In a pre 26 January FIR, the National Investigation Agency had said that SFJ plans large scale disruptive activities, damage to government and private properties, and to disrupt supplies and essential services to the capital.
Gurpatwant Singh Pannu is the prime mover of SFJ, and is now a designated terrorist.
Gupta said the Delhi Police is tying everything in the farmers’ protest movement to Sikh separatism because the most committed agitators in the protests are from Punjab.
Another less talked about organisation in question is XR or ‘Existential Rebellion’. The organisation says that they have no religious, political and financial motive or agenda — this platform is for researching, discussing, editing and circulating toolkits. Since they might have made the toolkit, they’re being charged by the Delhi Police.

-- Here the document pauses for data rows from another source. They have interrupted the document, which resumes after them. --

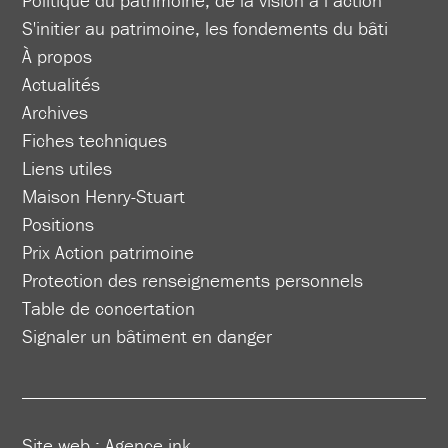
S'initier au patrimoine, les fondements du bâti
À propos
Actualités
Archives
Fiches techniques
Liens utiles
Maison Henry-Stuart
Positions
Prix Action patrimoine
Protection des renseignements personnels
Table de concertation
Signaler un bâtiment en danger
Site web :
Agence ink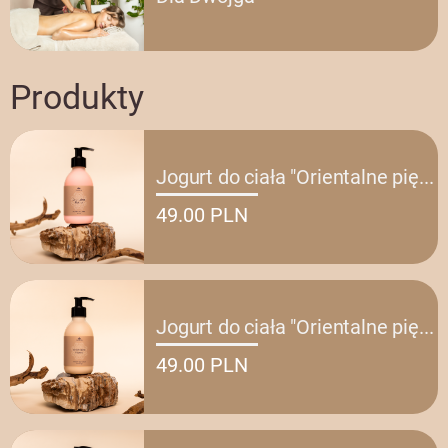
Produkty
Jogurt do ciała "Orientalne pię
...
49.00 PLN
Jogurt do ciała "Orientalne pię
...
49.00 PLN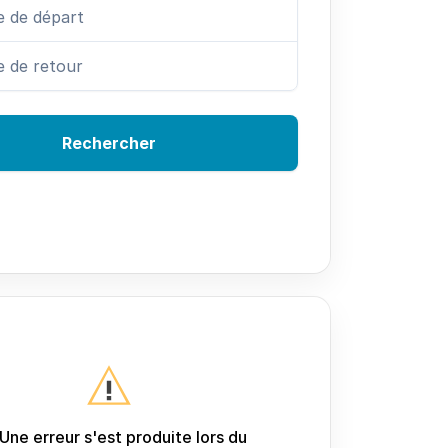
Rechercher
Une erreur s'est produite lors du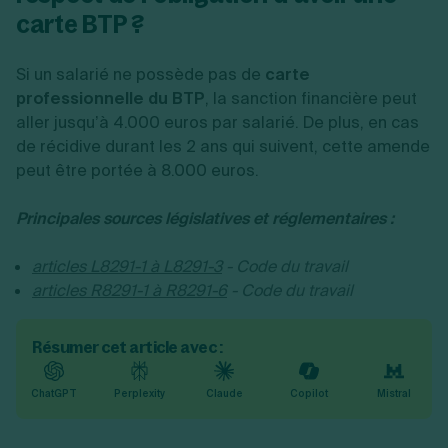
carte BTP ?
Si un salarié ne possède pas de
carte
professionnelle du BTP
, la sanction financière peut
aller jusqu’à 4.000 euros par salarié. De plus, en cas
de récidive durant les 2 ans qui suivent, cette amende
peut être portée à 8.000 euros.
Principales sources législatives et réglementaires :
articles L8291-1 à L8291-3
- Code du travail
articles R8291-1 à R8291-6
- Code du travail
Résumer cet article avec :
ChatGPT
Perplexity
Claude
Copilot
Mistral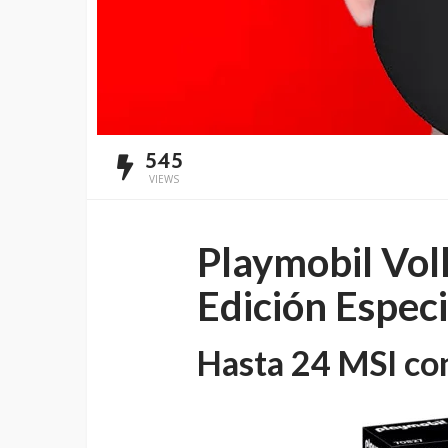
545
VIEWS
Playmobil Vol
Edición Especi
Hasta 24 MSI co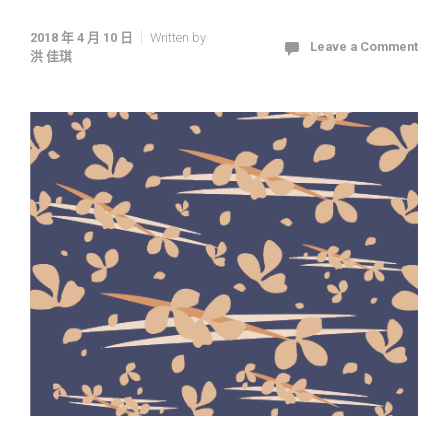
2018 年 4 月 10 日
Written by
Leave a Comment
洪 佳琪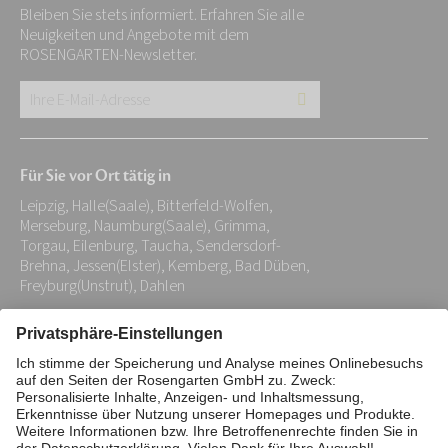
Bleiben Sie stets informiert. Erfahren Sie alle
Neuigkeiten und Angebote mit dem
ROSENGARTEN-Newsletter.
Ihre
E-
Mail-
Für Sie vor Ort tätig in
Adresse:
Leipzig, Halle(Saale), Bitterfeld-Wolfen,
*
Merseburg, Naumburg(Saale), Grimma,
Torgau, Eilenburg, Taucha, Sendersdorf-
Brehna, Jessen(Elster), Kemberg, Bad Düben,
Freyburg(Unstrut), Dahlen
Impressum
Datenschutz
Stiftung
Interne Meldestelle
Zahlungsmittel
Vertrag widerrufen
Barrierefreiheitserklärung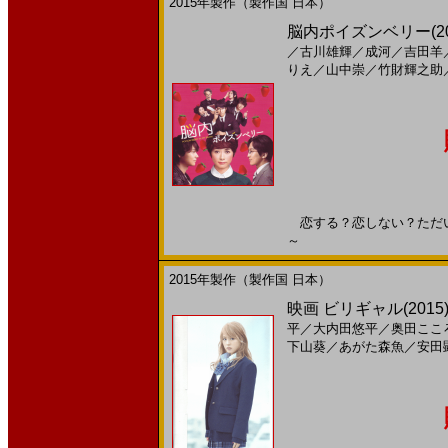
2015年製作（製作国 日本）
脳内ポイズンベリー(2015
／
古川雄輝
／
成河
／
吉田羊
りえ
／
山中崇
／
竹財輝之助
恋する？恋しない？ただいま脳
～
2015年製作（製作国 日本）
映画 ビリギャル(2015)
平
／
大内田悠平
／
奥田ここ
下山葵
／
あがた森魚
／
安田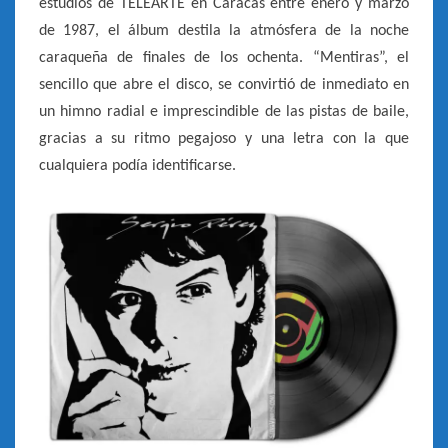
estudios de TELEARTE en Caracas entre enero y marzo
de 1987, el álbum destila la atmósfera de la noche
caraqueña de finales de los ochenta. “Mentiras”, el
sencillo que abre el disco, se convirtió de inmediato en
un himno radial e imprescindible de las pistas de baile,
gracias a su ritmo pegajoso y una letra con la que
cualquiera podía identificarse.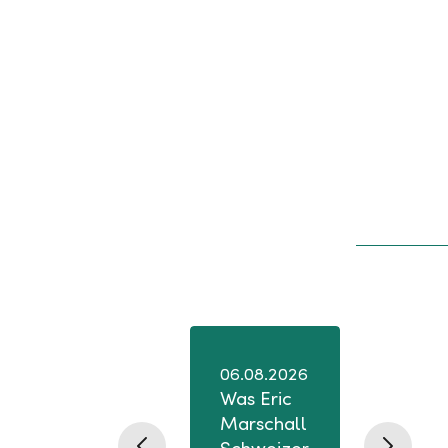
06.08.2026
Was Eric
Marschall
22.07.2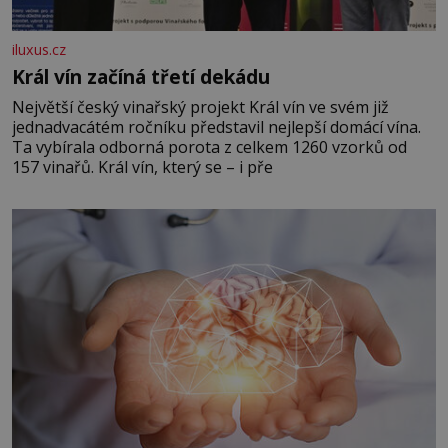
iluxus.cz
Král vín začíná třetí dekádu
Největší český vinařský projekt Král vín ve svém již
jednadvacátém ročníku představil nejlepší domácí vína.
Ta vybírala odborná porota z celkem 1260 vzorků od
157 vinařů. Král vín, který se – i pře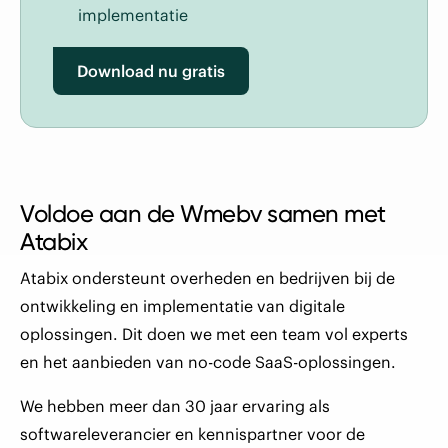
implementatie
Download nu gratis
Voldoe aan de Wmebv samen met
Atabix
Atabix ondersteunt overheden en bedrijven bij de
ontwikkeling en implementatie van digitale
oplossingen. Dit doen we met een team vol experts
en het aanbieden van no-code SaaS-oplossingen.
We hebben meer dan 30 jaar ervaring als
softwareleverancier en kennispartner voor de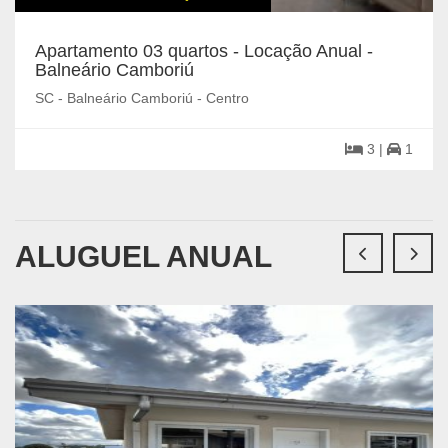
Apartamento 03 quartos - Locação Anual -
Balneário Camboriú
SC - Balneário Camboriú - Centro
3 |
1
ALUGUEL ANUAL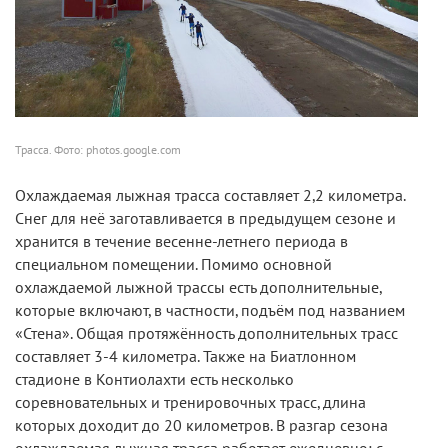
Трасса. Фото: photos.google.com
Охлаждаемая лыжная трасса составляет 2,2 километра.
Снег для неё заготавливается в предыдущем сезоне и
хранится в течение весенне-летнего периода в
специальном помещении. Помимо основной
охлаждаемой лыжной трассы есть дополнительные,
которые включают, в частности, подъём под названием
«Стена». Общая протяжённость дополнительных трасс
составляет 3-4 километра. Также на Биатлонном
стадионе в Контиолахти есть несколько
соревновательных и тренировочных трасс, длина
которых доходит до 20 километров. В разгар сезона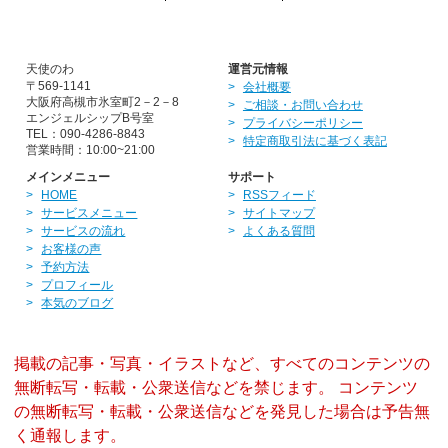
天使のわ
運営元情報
〒569-1141
会社概要
大阪府高槻市氷室町2－2－8
ご相談・お問い合わせ
エンジェルシップB号室
プライバシーポリシー
TEL：090-4286-8843
特定商取引法に基づく表記
営業時間：10:00~21:00
メインメニュー
サポート
HOME
RSSフィード
サービスメニュー
サイトマップ
サービスの流れ
よくある質問
お客様の声
予約方法
プロフィール
本気のブログ
掲載の記事・写真・イラストなど、すべてのコンテンツの
無断転写・転載・公衆送信などを禁じます。 コンテンツ
の無断転写・転載・公衆送信などを発見した場合は予告無
く通報します。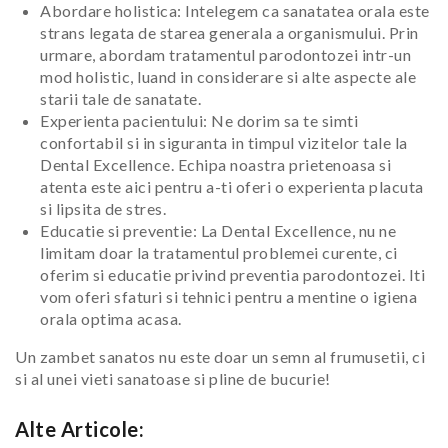
Abordare holistica: Intelegem ca sanatatea orala este
strans legata de starea generala a organismului. Prin
urmare, abordam tratamentul parodontozei intr-un
mod holistic, luand in considerare si alte aspecte ale
starii tale de sanatate.
Experienta pacientului: Ne dorim sa te simti
confortabil si in siguranta in timpul vizitelor tale la
Dental Excellence. Echipa noastra prietenoasa si
atenta este aici pentru a-ti oferi o experienta placuta
si lipsita de stres.
Educatie si preventie: La Dental Excellence, nu ne
limitam doar la tratamentul problemei curente, ci
oferim si educatie privind preventia parodontozei. Iti
vom oferi sfaturi si tehnici pentru a mentine o igiena
orala optima acasa.
Un zambet sanatos nu este doar un semn al frumusetii, ci
si al unei vieti sanatoase si pline de bucurie!
Alte Articole: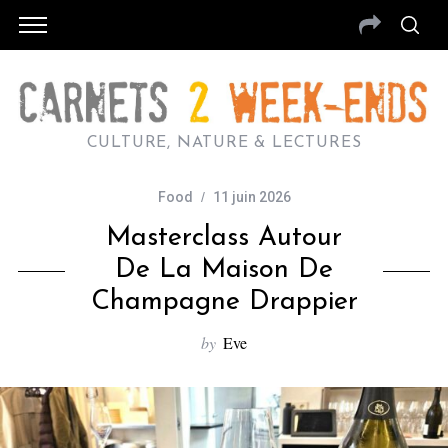
CULTURE, NATURE & LECTURES
Food
11 juin 2026
Masterclass Autour
De La Maison De
Champagne Drappier
by
Eve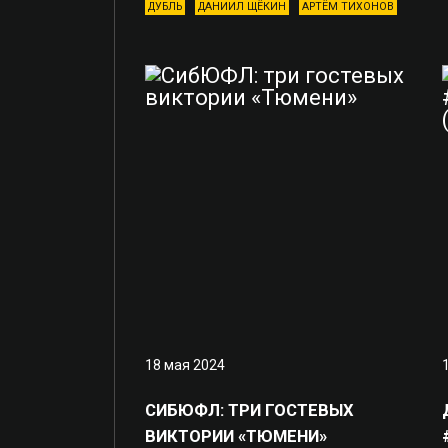
ДУБЛЬ
ДАНИИЛ ЩЁКИН
АРТЁМ ТИХОНОВ
18 мая 2024
СИБЮФЛ: ТРИ ГОСТЕВЫХ
ВИКТОРИИ «ТЮМЕНИ»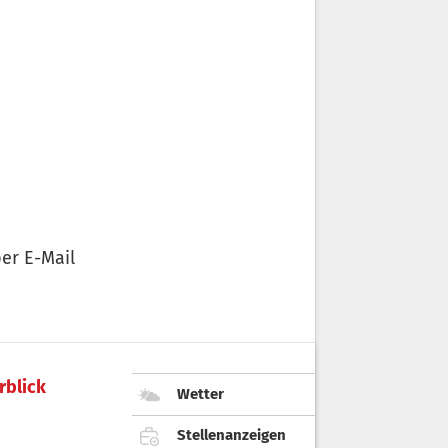
er E-Mail
rblick
Wetter
Stellenanzeigen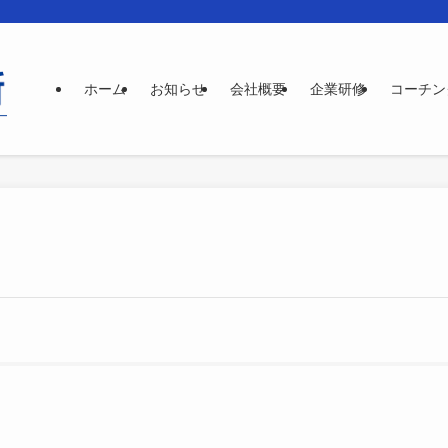
ホーム
お知らせ
会社概要
企業研修
コーチン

There are also concerns that Pakistani-funded ISI organisations are trying to “fish in these troubled waters,” Gupta added.
Gupta also said that environmental activists like Disha Ravi and Nikita Jacob got involved with some of these people without fully understanding their background, and that there is no evidence to suggest that they want to separate or break India into pieces.
Watch the full CTC episode here:
(The article has been updated to reflect that Manmendar ‘Mo’ Dhaliwal is the co-founder of the ‘Poetic Justice Foundation’, not ‘Sikhs For Justice’. The error is regretted.)